West Indies tour of India 1948-49

The legend of Everton Weekes was born during this five-match series which the West Indies won 1-0. He scored 779 runs (average 111.29) including scoring four centuries in consecutive innings.

He became a cricket “immortal” when he scored a century in each inning (162 and 101) during the third Test at Kolkata.

The 779 runs still stand as the record for runs scored in any series played in India.

This tour saw Everton develop into an elite Test batsman who consistently delighted the spectators with a full range of attacking strokes.

Historic Victory in England

The West Indies then toured England in 1950 for a visit which saw them achieve their first ever series win (3-1) in England.

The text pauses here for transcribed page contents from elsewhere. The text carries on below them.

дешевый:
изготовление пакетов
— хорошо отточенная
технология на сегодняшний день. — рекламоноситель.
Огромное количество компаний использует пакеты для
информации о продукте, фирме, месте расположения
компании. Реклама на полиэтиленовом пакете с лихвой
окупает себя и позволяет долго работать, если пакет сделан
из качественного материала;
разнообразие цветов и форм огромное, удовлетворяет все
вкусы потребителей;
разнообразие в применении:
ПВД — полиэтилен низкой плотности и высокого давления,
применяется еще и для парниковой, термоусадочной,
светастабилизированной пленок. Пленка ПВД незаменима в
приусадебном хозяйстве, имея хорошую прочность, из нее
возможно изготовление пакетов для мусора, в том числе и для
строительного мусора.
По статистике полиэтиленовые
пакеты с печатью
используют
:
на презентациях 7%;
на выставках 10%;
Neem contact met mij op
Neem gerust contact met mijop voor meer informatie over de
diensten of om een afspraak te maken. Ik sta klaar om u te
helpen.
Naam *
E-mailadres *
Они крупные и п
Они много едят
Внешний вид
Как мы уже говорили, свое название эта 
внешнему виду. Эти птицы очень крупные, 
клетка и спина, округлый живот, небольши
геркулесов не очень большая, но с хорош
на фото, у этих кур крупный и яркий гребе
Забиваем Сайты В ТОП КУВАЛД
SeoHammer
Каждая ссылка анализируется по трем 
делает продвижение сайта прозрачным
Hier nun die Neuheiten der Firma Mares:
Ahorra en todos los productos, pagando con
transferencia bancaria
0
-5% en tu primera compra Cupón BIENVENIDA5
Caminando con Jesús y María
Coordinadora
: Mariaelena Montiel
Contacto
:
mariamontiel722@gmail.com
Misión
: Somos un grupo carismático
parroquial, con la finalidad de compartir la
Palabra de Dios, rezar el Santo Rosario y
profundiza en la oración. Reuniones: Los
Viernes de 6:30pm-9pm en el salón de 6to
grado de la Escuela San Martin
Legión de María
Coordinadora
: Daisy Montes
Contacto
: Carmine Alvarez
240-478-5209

Sir Everton helped the cause by scoring 338 runs with one century to finish behind Frank Worrell’s 539 and Allan Rae’s 377 runs. He also took 11 catches in the 4 Test series.

Loss of Form

Sir Everton suffered a loss of form when the West Indies went on a tour to Australia (five Tests) and New Zealand (two Tests) during the 1951-52 season. He scored 245 runs against the Australians who won the series 4-1 and then scored a paltry 60 runs in the 1-0 series win against New Zealand.

Indian visit 1952-53

India visited the West Indies for a 5 Test series in 1952-53 and were beaten 1-0. Sir Everton returned to form and led the way by scoring 716 runs at an average of (102.29) with 3 centuries. He also held 9 catches.

England’s tour 1953-54

The four match Test series against the English tourists was drawn 2-2. Sir Everton’s rich vein of form continued as he finished 2nd in the batting aggregate to Clyde Walcott (698) by scoring 487 runs with one century.

Australia 1954 – 1955

The powerful Australians toured the Caribbean in 1954-55 and easily defeated the West Indies 3-0 despite Walcott’s record setting 827 runs and Weekes’ well composed 469 runs with one century.

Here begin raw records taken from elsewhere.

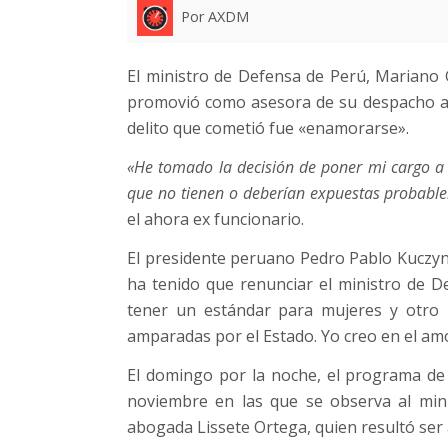
Por AXDM
El ministro de Defensa de Perú, Mariano 
promovió como asesora de su despacho a 
delito que cometió fue «enamorarse».
«He tomado la decisión de poner mi cargo a
que no tienen o deberían expuestas probabl
el ahora ex funcionario.
El presidente peruano Pedro Pablo Kuczyn
ha tenido que renunciar el ministro de 
tener un estándar para mujeres y otro
amparadas por el Estado. Yo creo en el amo
El domingo por la noche, el programa d
noviembre en las que se observa al mini
abogada Lissete Ortega, quien resultó ser 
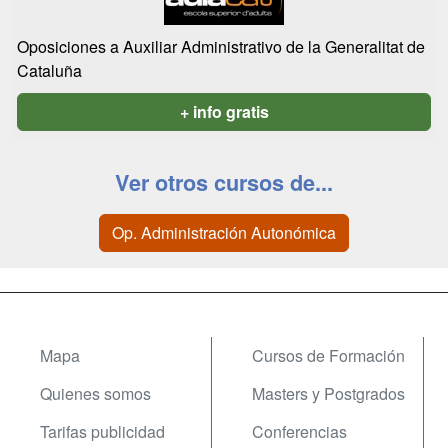
Oposiciones a Auxiliar Administrativo de la Generalitat de
Cataluña
+ info gratis
Ver otros cursos de...
Op. Administración Autonómica
Mapa
Cursos de Formación
Quienes somos
Masters y Postgrados
Tarifas publicidad
Conferencias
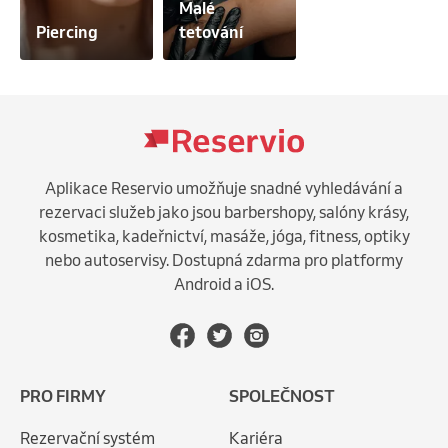
Malé 
Piercing
tetování
Aplikace Reservio umožňuje snadné vyhledávání a
rezervaci služeb jako jsou barbershopy, salóny krásy,
kosmetika, kadeřnictví, masáže, jóga, fitness, optiky
nebo autoservisy. Dostupná zdarma pro platformy
Android a iOS.
PRO FIRMY
SPOLEČNOST
Rezervační systém
Kariéra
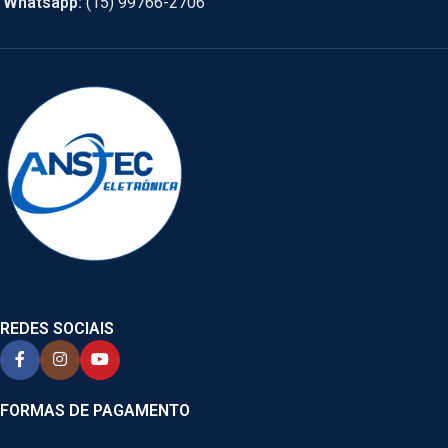
Whatsapp:
(15) 99766-2706
REDES SOCIAIS
FORMAS DE PAGAMENTO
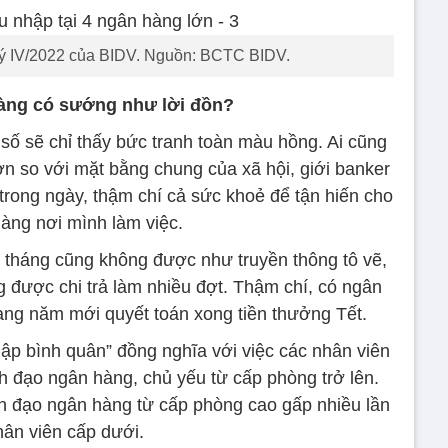
 IV/2022 của BIDV. Nguồn: BCTC BIDV.
àng có sướng như lời đồn?
 số sẽ chỉ thấy bức tranh toàn màu hồng. Ai cũng
ơn so với mặt bằng chung của xã hội, giới banker
 trong ngày, thậm chí cả sức khoẻ để tận hiến cho
àng nơi mình làm việc.
i tháng cũng không được như truyền thông tô vẽ,
 được chi trả làm nhiều đợt. Thậm chí, có ngân
sang năm mới quyết toán xong tiền thưởng Tết.
ập bình quân” đồng nghĩa với việc các nhân viên
h đạo ngân hàng, chủ yếu từ cấp phòng trở lên.
nh đạo ngân hàng từ cấp phòng cao gấp nhiều lần
hân viên cấp dưới.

Next on the agenda were tours to New Zealand (4 Tests) during the 1955-56 season and then a tour to England (5 Tests) in 1957.

The West Indies won the series against New Zealand 3-1 with Weekes leading the way with 418 runs scored at an average of 83.60 with three centuries.

England easily defeated the West Indies 3-0 as Everton, suffering from a chronic sinus problem, could only produce 195 runs to finish sixth in the batting.

Final Series 1957-58

The Pakistan team visited the Caribbean during the 1957-58 season for the first time in their history. The West Indies won the series 3-1.

This was Everton’s final series and he signed off on his Test career at just 33 years old. He reminded everyone of his class and stature in the cricketing world by scoring 455 runs with one century to finish behind Garry Sobers’ 824 runs and Conrad Hunte’s 622.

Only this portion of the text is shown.